My dos centavos only...
 
Sierra Bullets proved in the 1950's that any crimp on rifle cases unbalances bullets enough to degrade accuracy. Sierra doesn't test their bullets with cannelures in crimped cases for accuracy; they know better. As has other people shooting all bullets most accurate. It adds another variable. Whether or not one will notice is something else. Sierra dubbed crimping a "necessary evil" that has to be done sometimes because of ammo handling, rifle recoil, feeding issues and other stuff that happens before the round's fired. A compromise that helps some shooting systems.
 
Crimp is a variable just as much as powder charge, powder type, bullet weight, bullet type, OAL etc., etc. and must be experimented with for best results.
 
a roll crimp has a ring inside the die that "rolls"(bends is more accurate) the mouth of the case into the cannelure or crimp groove. a factory crimp die is a collet that puts about a 1/16 of even pressure around the case mouth and squeezes it tightly around the bullet. i use FCD when making AR15 ammo for extra security for bullet setback which i had happen with "factory" reloaded ammo in the past.

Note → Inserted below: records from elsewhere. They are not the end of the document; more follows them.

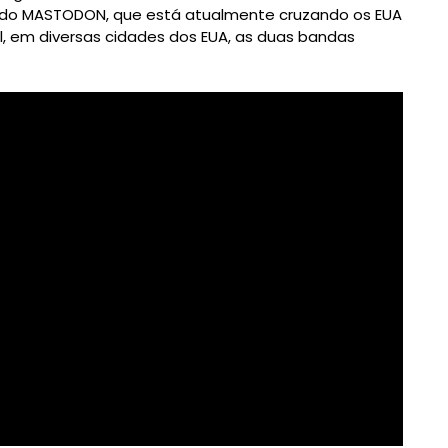
 do MASTODON, que está atualmente cruzando os EUA
l, em diversas cidades dos EUA, as duas bandas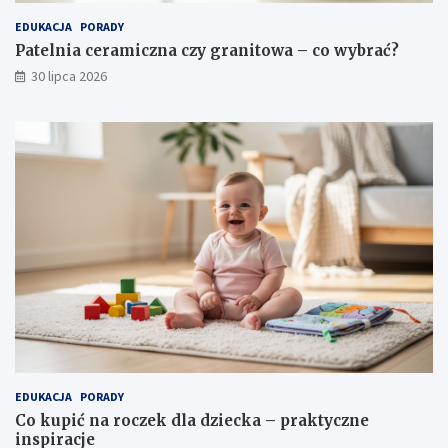
EDUKACJA
PORADY
Patelnia ceramiczna czy granitowa – co wybrać?
30 lipca 2026
EDUKACJA
PORADY
Co kupić na roczek dla dziecka – praktyczne
inspiracje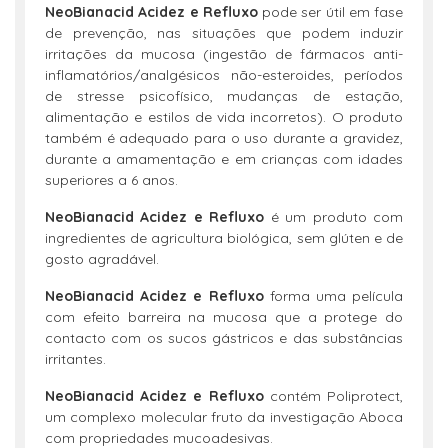
NeoBianacid Acidez e Refluxo
pode ser útil em fase
de prevenção, nas situações que podem induzir
irritações da mucosa (ingestão de fármacos anti-
inflamatórios/analgésicos não-esteroides, períodos
de stresse psicofísico, mudanças de estação,
alimentação e estilos de vida incorretos). O produto
também é adequado para o uso durante a gravidez,
durante a amamentação e em crianças com idades
superiores a 6 anos.
NeoBianacid Acidez e Refluxo
é um produto com
ingredientes de agricultura biológica, sem glúten e de
gosto agradável.
NeoBianacid Acidez e Refluxo
forma uma película
com efeito barreira na mucosa que a protege do
contacto com os sucos gástricos e das substâncias
irritantes.
NeoBianacid Acidez e Refluxo
contém Poliprotect,
um complexo molecular fruto da investigação Aboca
com propriedades mucoadesivas.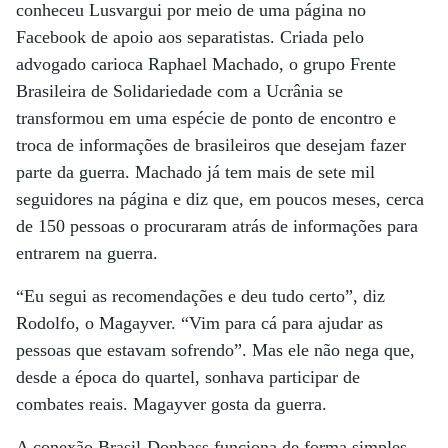
conheceu Lusvargui por meio de uma página no
Facebook de apoio aos separatistas. Criada pelo
advogado carioca Raphael Machado, o grupo Frente
Brasileira de Solidariedade com a Ucrânia se
transformou em uma espécie de ponto de encontro e
troca de informações de brasileiros que desejam fazer
parte da guerra. Machado já tem mais de sete mil
seguidores na página e diz que, em poucos meses, cerca
de 150 pessoas o procuraram atrás de informações para
entrarem na guerra.
“Eu segui as recomendações e deu tudo certo”, diz
Rodolfo, o Magayver. “Vim para cá para ajudar as
pessoas que estavam sofrendo”. Mas ele não nega que,
desde a época do quartel, sonhava participar de
combates reais. Magayver gosta da guerra.
A conexão Brasil-Donbass funciona de forma simples.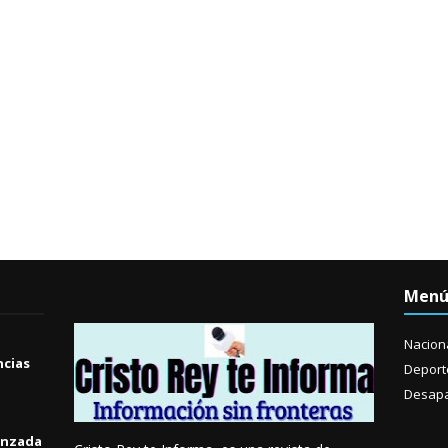
Men
Nacion
ncias
Deport
Desapa
anzada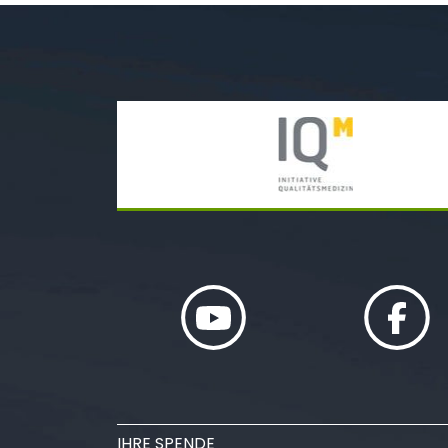
IHRE SPENDE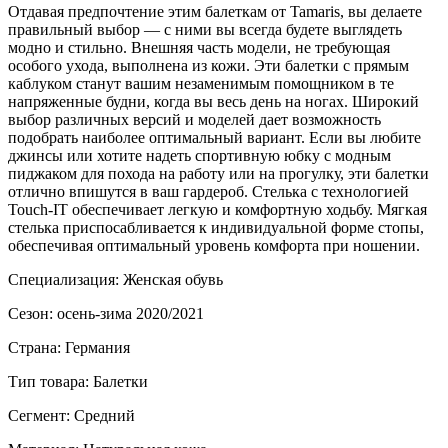
Отдавая предпочтение этим балеткам от Tamaris, вы делаете
правильный выбор — с ними вы всегда будете выглядеть
модно и стильно. Внешняя часть модели, не требующая
особого ухода, выполнена из кожи. Эти балетки с прямым
каблуком станут вашим незаменимым помощником в те
напряженные будни, когда вы весь день на ногах. Широкий
выбор различных версий и моделей дает возможность
подобрать наиболее оптимальный вариант. Если вы любите
джинсы или хотите надеть спортивную юбку с модным
пиджаком для похода на работу или на прогулку, эти балетки
отлично впишутся в ваш гардероб. Стелька с технологией
Touch-IT обеспечивает легкую и комфортную ходьбу. Мягкая
стелька приспосабливается к индивидуальной форме стопы,
обеспечивая оптимальный уровень комфорта при ношении.
Специализация: Женская обувь
Сезон: осень-зима 2020/2021
Страна: Германия
Тип товара: Балетки
Сегмент: Средний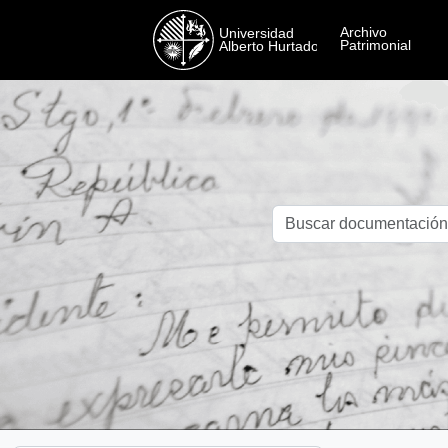
Skip to main content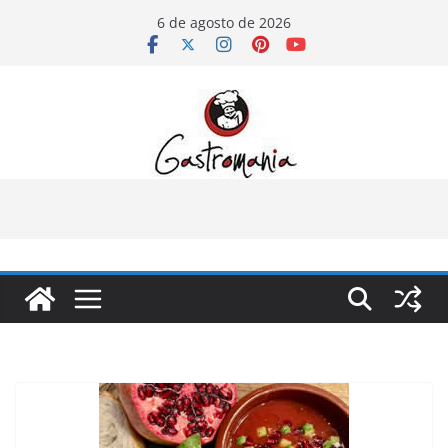
Pular
6 de agosto de 2026
para
o
conteúdo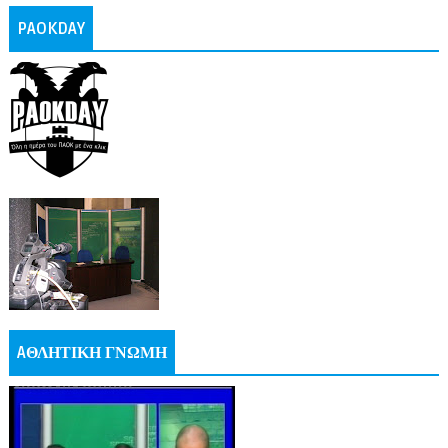
PAOKDAY
AΘΛΗΤΙΚΗ ΓΝΩΜΗ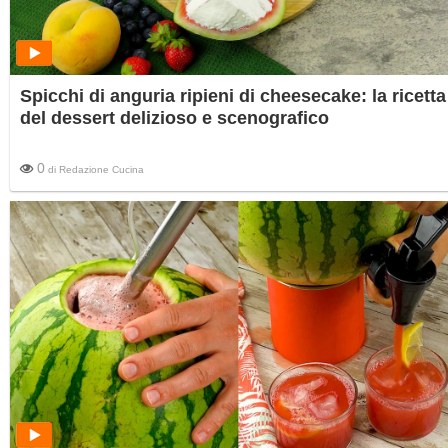
Spicchi di anguria ripieni di cheesecake: la ricetta
del dessert delizioso e scenografico
0
di
Redazione Cucina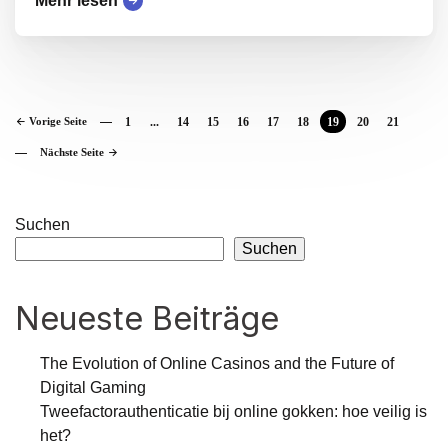
Mehr lesen
Vorige Seite
1
...
14
15
16
17
18
19
20
21
Nächste Seite
Suchen
Suchen
Neueste Beiträge
The Evolution of Online Casinos and the Future of
Digital Gaming
Tweefactorauthenticatie bij online gokken: hoe veilig is
het?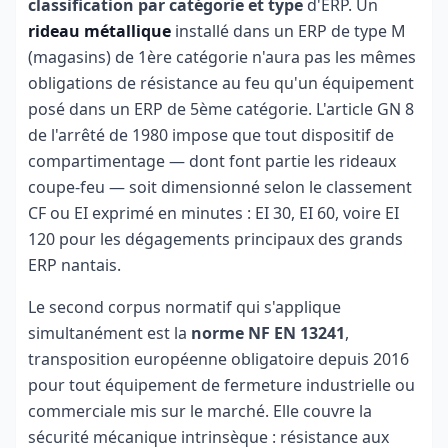
classification par catégorie et type
d'ERP. Un
rideau métallique
installé dans un ERP de type M
(magasins) de 1ère catégorie n'aura pas les mêmes
obligations de résistance au feu qu'un équipement
posé dans un ERP de 5ème catégorie. L'article GN 8
de l'arrêté de 1980 impose que tout dispositif de
compartimentage — dont font partie les rideaux
coupe-feu — soit dimensionné selon le classement
CF ou EI exprimé en minutes : EI 30, EI 60, voire EI
120 pour les dégagements principaux des grands
ERP nantais.
Le second corpus normatif qui s'applique
simultanément est la
norme NF EN 13241
,
transposition européenne obligatoire depuis 2016
pour tout équipement de fermeture industrielle ou
commerciale mis sur le marché. Elle couvre la
sécurité mécanique intrinsèque : résistance aux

collet for rifle. roll for 357 on right, just the crimp ring from die.
 
The FCD collet crimp dies are rifle only except for special order. The FCD for handguns use a roll or taper. Big difference...
 
that would do fine on a 38spl

well....unless they made it too deep to engage the .38, but I doubt they would do that.
 
I am fine without a FCD for revolver and pistol, it appears to be a solution to a problem that should not exist. The FCD for rifle is a whole different critter.
 
Of all the revolver loads I've done for years, 38, 357, 44, 45LC, 454C, I've never run into any situation where the roll crimp die that came in the 3 die set did not do the job wonderfully when adjusted right, and that ever made me feel the need to go buy a special crimp die.

For that matter, same with taper crimp semi autos.

The only rounds for me that could have had better options were some of the bottleneck rifle cartridges, or possible semi auto cartridges being shot from a revolver of which i have none.